Growing up with bare necessities in a world devoid of social media or TV, we gravitated to the great outdoors.  We eagerly awaited the luxury of train-journey holidays, dad meticulously planned to exotic locations in the Island with the railway warrants he earned. They were often at ordinary ‘holiday bungalows’ which turned out extraordinary! And to feed his small army of five children, two spinster aunts Dora and Lily with mum and dad, he ensured they packed sufficient provisions, carefully tucked away in the train!  In the beautiful Jaffna peninsula, we took respite at an Ashram before visiting the delightful island of wild ponies in Delft riding the waves in a jam packed ferry from Kankesanthurai after an exhilarating dip in the famous Keerimalai springs abutting the expansive Indian Ocean. And the Bottomless Well in Putthur with its spine-tingling tales 
captivated us! 

A teetotaler his ‘Mantra’ for longevity was four ‘W’s which underpinned his simple lifestyle –  Worship daily the Almighty, Water, drink in plenty the river of life, Work to earn your daily bread and Walk your way to good health. And his adult grandchildren would mischievously quip “Grampa, what about Wine to make merry and Women -- God’s gift to mankind?” 

A man of great simplicity, he didn’t dress to impress.  He called a spade none other! He championed causes for the poor, loved the great outdoors and a taste for adventure. Walking was second nature for he outlived its benefits. In his retirement, he enjoyed travelling the world over. An avid reader, he read from cover to cover many times over the Holy Bible his ‘Book of life’s Instruction’. Likewise his ‘second bible’ he claimed was the works of Shakespeare.  He brought poetry to life; and Cassabianca, an epitome of obedience and bravery, takes me on an emotional journey even today. A prolific writer he authored and published his ‘Life of Prayer Miracles’ in his early eighties as a fitting tribute to God’s goodness in his life. 

He lived frugally to give his hard earned money mostly away! A creature of habit he’d draw water to bathe well into his old age! An early riser he extolled the virtues of ‘early to rise and early to bed’ and kick start the day with a song of praise akin to a ‘call to prayer’ from a minaret! These songs like ‘paan chunes’ are a ‘fixture’ in my brain even today 

Dad married my mother Stephanie the daughter of Crown Proctor ERP Goonetilleke from Panadura and his wife Elizabeth-Lavinia, sister of Sir Claude Corea.
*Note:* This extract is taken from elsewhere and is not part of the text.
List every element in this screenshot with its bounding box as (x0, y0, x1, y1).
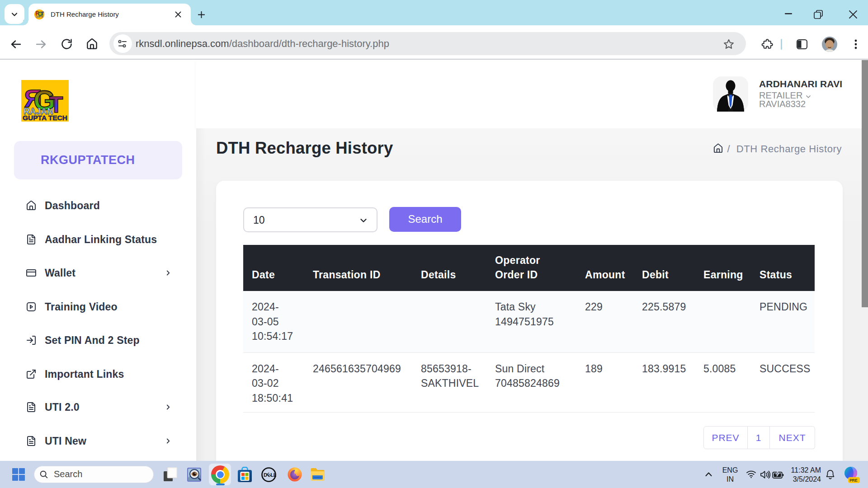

Their ‘arranged’ marriage spanned 63 years.  Though both strikingly handsome they were like chalk and cheese in many ways; indeed opposites attract! Mum was a docile and gentle soul! And Dad was everything that she was not! Their union produced five children, six grandchildren and two great grandchildren. Mum and Dad endured their storms with resilience to pull through together to ride the tough times.  When mum was riddled with excruciating and crippling rheumatoid arthritis in her forties I saw dad’s steel and devotion. The loss of their precious only son Gihan of 28 years was agonizing and devastating but dad’s faith like Job’s, never faltered. In their twilight years’ Mum and Dad sat beside each other for endless hours in deafening silence, yet, in that silence was their deep communion.  When his life’s faithful partner of 63 years passed on six years ago, dad’s memory nearly froze in shock. Although he enjoyed robust health throughout, at the age of 90 he was given a second chance at life by the moped riding unassuming and benevolent physician Kumar Fernando and at 94 he went under the scalpel of a ‘world class’ Urologist in Prof. Srinath Chandrasekera for another miraculous divine intervention.  
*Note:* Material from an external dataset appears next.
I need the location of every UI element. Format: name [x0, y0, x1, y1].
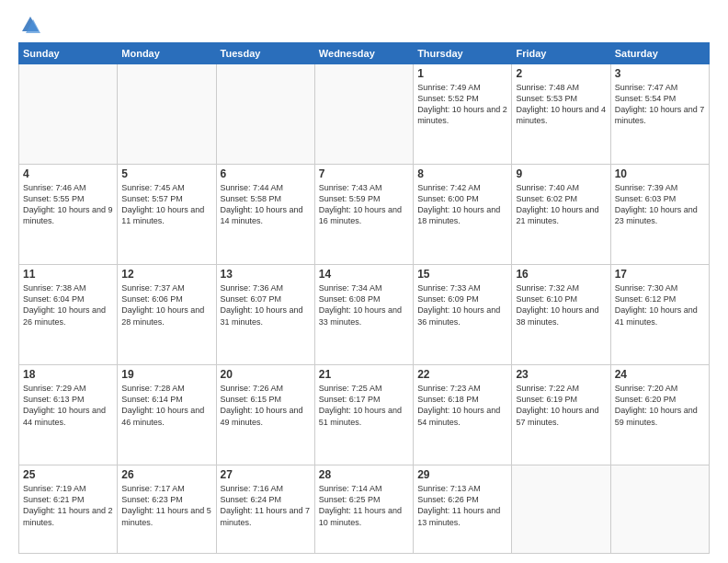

And now in his advancing years at almost one hundred, as he fervently awaits the ‘final call’ to that heavenly abode, our roles have reversed. As I tuck him to bed each night and sing his favourite chorus into his ear assuring him that he is not alone, I recall my own childhood.  With a heart brimming with gratitude I thank God for affording me this incredible privilege to return the favour!